**TASK OBJECTIVE:** For each line in the data below that has the word "mannen", copy that line.

**Page-level text extractions:**

----

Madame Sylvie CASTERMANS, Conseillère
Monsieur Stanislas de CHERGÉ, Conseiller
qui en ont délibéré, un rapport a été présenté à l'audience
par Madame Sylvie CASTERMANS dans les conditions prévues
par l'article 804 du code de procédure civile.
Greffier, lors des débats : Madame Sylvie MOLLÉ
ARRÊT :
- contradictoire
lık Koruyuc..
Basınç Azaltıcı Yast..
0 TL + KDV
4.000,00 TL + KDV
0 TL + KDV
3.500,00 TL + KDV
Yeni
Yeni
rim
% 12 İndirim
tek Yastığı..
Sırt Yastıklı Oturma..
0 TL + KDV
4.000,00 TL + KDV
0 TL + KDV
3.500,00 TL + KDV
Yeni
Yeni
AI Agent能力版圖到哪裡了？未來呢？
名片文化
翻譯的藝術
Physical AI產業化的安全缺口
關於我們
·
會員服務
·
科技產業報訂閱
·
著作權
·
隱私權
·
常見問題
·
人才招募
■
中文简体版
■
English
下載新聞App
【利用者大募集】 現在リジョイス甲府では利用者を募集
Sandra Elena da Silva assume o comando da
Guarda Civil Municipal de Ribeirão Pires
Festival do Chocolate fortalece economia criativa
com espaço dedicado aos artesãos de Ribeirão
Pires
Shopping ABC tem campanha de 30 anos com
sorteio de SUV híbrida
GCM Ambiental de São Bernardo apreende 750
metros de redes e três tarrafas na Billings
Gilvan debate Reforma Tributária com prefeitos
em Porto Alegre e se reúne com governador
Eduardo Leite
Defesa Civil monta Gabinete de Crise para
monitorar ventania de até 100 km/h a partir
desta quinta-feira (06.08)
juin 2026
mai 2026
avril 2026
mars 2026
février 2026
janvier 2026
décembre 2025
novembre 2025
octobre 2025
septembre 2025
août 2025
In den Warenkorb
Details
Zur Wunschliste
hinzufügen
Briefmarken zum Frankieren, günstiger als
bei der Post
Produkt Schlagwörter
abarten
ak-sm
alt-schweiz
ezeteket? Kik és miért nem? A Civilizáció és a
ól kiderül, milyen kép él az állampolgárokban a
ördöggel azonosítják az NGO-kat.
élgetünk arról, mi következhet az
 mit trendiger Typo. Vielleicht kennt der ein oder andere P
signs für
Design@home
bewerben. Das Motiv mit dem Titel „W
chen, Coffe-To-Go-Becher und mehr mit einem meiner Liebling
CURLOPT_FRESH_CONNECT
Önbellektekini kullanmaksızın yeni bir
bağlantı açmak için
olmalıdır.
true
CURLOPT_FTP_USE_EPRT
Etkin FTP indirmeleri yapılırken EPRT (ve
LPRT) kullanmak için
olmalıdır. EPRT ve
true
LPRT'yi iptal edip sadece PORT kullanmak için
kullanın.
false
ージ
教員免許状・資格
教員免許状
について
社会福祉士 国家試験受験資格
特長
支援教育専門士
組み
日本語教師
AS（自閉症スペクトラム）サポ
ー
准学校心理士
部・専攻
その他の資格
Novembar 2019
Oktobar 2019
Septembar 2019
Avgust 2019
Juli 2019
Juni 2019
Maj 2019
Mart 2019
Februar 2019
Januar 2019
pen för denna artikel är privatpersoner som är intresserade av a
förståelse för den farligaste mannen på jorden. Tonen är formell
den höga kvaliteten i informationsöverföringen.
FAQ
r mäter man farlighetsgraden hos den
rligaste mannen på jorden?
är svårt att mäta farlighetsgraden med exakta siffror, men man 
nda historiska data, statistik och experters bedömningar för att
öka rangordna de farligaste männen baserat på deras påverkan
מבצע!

----

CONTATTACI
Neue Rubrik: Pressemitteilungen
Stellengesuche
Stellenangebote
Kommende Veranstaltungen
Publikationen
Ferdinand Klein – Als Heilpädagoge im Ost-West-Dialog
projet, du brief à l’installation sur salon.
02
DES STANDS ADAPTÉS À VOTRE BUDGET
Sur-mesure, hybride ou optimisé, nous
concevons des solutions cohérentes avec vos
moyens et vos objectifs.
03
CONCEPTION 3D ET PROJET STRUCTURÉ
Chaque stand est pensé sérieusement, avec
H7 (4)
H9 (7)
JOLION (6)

----

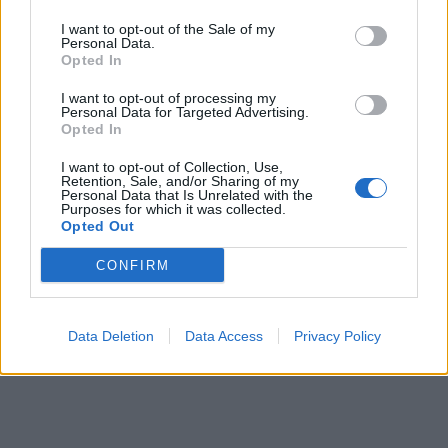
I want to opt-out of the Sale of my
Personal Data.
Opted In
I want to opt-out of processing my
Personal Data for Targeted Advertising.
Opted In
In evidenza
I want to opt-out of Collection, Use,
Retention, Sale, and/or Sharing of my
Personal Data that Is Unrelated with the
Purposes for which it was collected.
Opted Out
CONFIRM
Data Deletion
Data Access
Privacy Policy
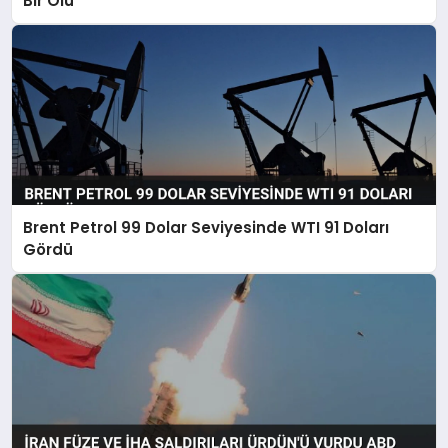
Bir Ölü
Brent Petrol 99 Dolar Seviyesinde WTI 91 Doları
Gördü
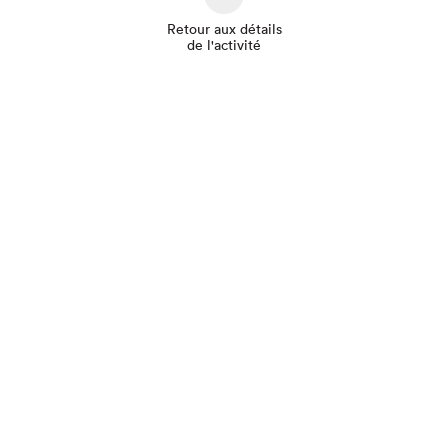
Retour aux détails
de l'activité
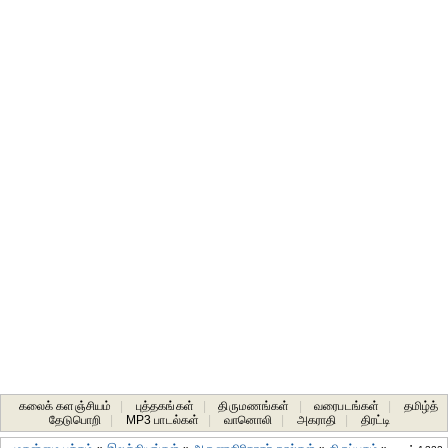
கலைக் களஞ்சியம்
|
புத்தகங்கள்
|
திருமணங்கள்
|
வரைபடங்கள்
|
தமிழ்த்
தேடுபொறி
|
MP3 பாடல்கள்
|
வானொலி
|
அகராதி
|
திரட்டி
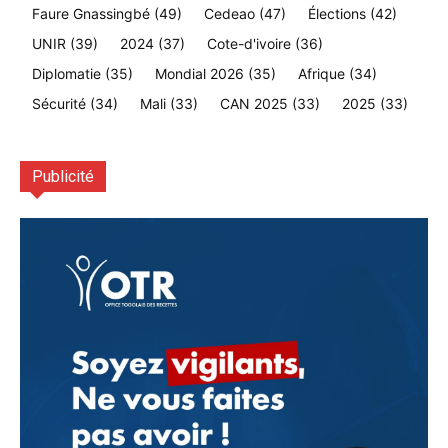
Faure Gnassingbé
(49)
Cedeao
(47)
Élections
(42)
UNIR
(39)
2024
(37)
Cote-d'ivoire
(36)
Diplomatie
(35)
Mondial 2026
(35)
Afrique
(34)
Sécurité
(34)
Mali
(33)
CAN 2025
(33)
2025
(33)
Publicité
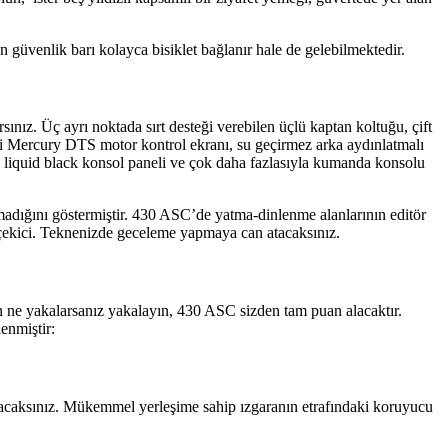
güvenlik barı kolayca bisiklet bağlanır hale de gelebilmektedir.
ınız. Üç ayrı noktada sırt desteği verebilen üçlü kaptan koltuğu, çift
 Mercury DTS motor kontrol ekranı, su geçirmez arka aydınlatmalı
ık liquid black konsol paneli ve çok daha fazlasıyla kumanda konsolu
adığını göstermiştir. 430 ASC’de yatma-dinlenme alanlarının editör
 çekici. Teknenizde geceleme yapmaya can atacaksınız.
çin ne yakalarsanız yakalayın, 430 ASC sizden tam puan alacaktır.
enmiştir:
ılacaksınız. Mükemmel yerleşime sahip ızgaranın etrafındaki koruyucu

----

**EXPECTED OUTPUT:**
förståelse för den farligaste mannen på jorden. Tonen är formell
rligaste mannen på jorden?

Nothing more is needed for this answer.